To put it bluntly, “virtual data rooms make people lazy” when it comes to a transactional valuation, concluded Andrew Sherman, JD (Jones Day) in his presentation at the NACVA conference in Miami Beach two weeks ago. Sherman expounded upon the concept of due diligence as an art form, reminding his audience numerous times that “no one likes a surprise!” He requires an organizational “ecosystem” be charted out, and that it includes every possible stakeholder imaginable. “We all know vendors come out of the woodwork at the eleventh hour,” quipped Sherman, who also challenged the audience to admit that a “12-year-old could write the majority of due diligence reports” he sees.
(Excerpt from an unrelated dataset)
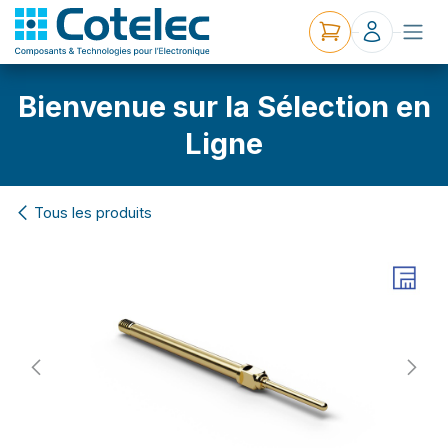
Bienvenue sur la Sélection en
Ligne
Tous les produits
Sherman’s co-panelist Scott Whitaker (Whitaker & Co.) echoed Sherman’s appeal for deeper due diligence by acknowledging that the most common cause of failure in M&A transactions “is a lack of planning. You should at least steer totally clear of ‘short-term-it-is,’ which trades long term strategic planning in for near term expediency. People will freeze until they know who they report to.”
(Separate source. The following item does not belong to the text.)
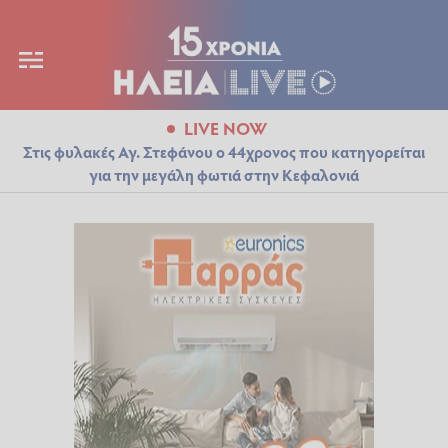
LIVE NOW
Στις φυλακές Αγ. Στεφάνου ο 44χρονος που κατηγορείται
για την μεγάλη φωτιά στην Κεφαλονιά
Whitaker’s top six reasons for “synergy bust” are:
- Synergy targets are inflated to make deal look positive
- “Negative” synergies are never accounted for
- Key integration workstream issues are delayed
- No one has accountability for synergy targets
- Proper plan to attain synergy targets is not developed
- Poor tracking and variance reporting.
Sherman reminded listeners that it was Columbo’s “one more question” that often solved the case.